5. DIFFICULTIES OF PUBLIC SECTOR IN MANAGING CROSS-BORDER ASSET RECOVERY PROCEEDINGS

Dr. Andrew Witts starts by saying that the Courts in Brazil have materially developed in the last twenty years, being perceived internationally as a reliable and effective jurisdiction. Dr. Witts agrees with Dr. Forssell’s comments in regard to Brazil being a leading jurisdiction worldwide. Dr. Witts states that the Brazilian Judiciary has been in a development path even before the UNCITRAL Model Law was adopted. Gives the example that UK Courts have a good view of proceedings that are brought on by trustees coming from Brazil and have an assumption that Brazilian Courts are well instructed when authorizing said proceedings to be brought on.

Dr. Witts focuses on one example, which is the Maluf-case, in which the Municipality of São Paulo tried to recover assets that had been internationally evaded by means of fraud. Dr. Witts congratulates the City of São Paulo, because of the difficulties in which the Public Sector has when undertaking a project of this nature, including of expenditures and mandatory disclosures to the public. The Maluf-case is an example of a successful proceeding in which analysis of the control structures (as mentioned by Dr. Hellard) were crucial to identifying where to take control of the asset back. And, once control is taken back, how to effectively repatriate the assets.

6. QUESTIONS

How long from the day you file a discovery do you have access to the full documentation you are trying to obtain?
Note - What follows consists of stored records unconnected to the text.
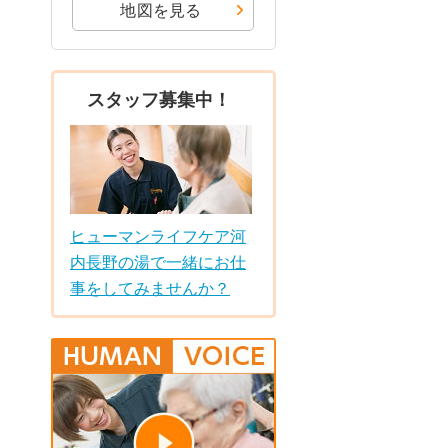
地図を見る
スタッフ募集中！
ヒューマンライフケア河
内長野の湯で一緒にお仕
事をしてみませんか？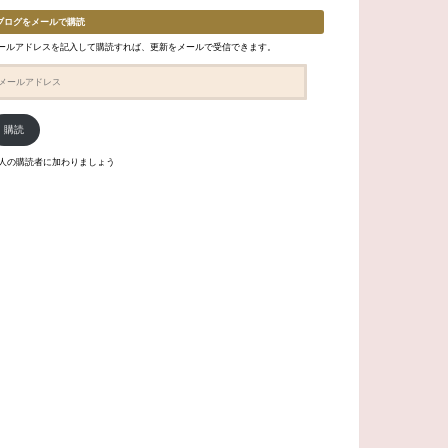
ブログをメールで購読
ールアドレスを記入して購読すれば、更新をメールで受信できます。
購読
6人の購読者に加わりましょう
Dr. Miller: At the beginning of discovery, it is relevant to identify who holds the information we want. If an impartial institution (banks, for example), the response usually is between 30 to 60 days. On average, two to three months should be sufficient, but if a legal issue arises and there is the need for a hearing, it would tend to take longer.
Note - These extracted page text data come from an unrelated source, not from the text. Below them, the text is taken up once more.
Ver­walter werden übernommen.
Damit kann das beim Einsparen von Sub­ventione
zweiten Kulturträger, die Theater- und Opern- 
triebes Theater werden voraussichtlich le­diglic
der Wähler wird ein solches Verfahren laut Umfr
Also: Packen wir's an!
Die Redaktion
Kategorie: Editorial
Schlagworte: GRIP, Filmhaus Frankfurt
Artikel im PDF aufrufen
Dr. Forssell: Interesting to understand in US discovery is that everyone needs to help the Court understand what happened. There are continuous requests for information which need to be disclosed, in order to fill the gaps of understanding. An interesting case mentioned by Dr. Forssell was of a Brazilian target that had a global art collection. The insurer of the artwork became a target of the discovery, thereby being required to disclose information regarding the collection that would be subject to the asset recovery.

Dr. Forssell further points out that every financial transaction around the world, usually passes through the US. Therefore, an effective strategy is to request information from the US clearing house, whereby to identify the international transfers of funds. 

Another key point made by Dr. Forssell is to not only go after the apparently high value assets, because there are a series of transactions and companies that have a small face-value, but there can be material assets hidden behind these structures and companies.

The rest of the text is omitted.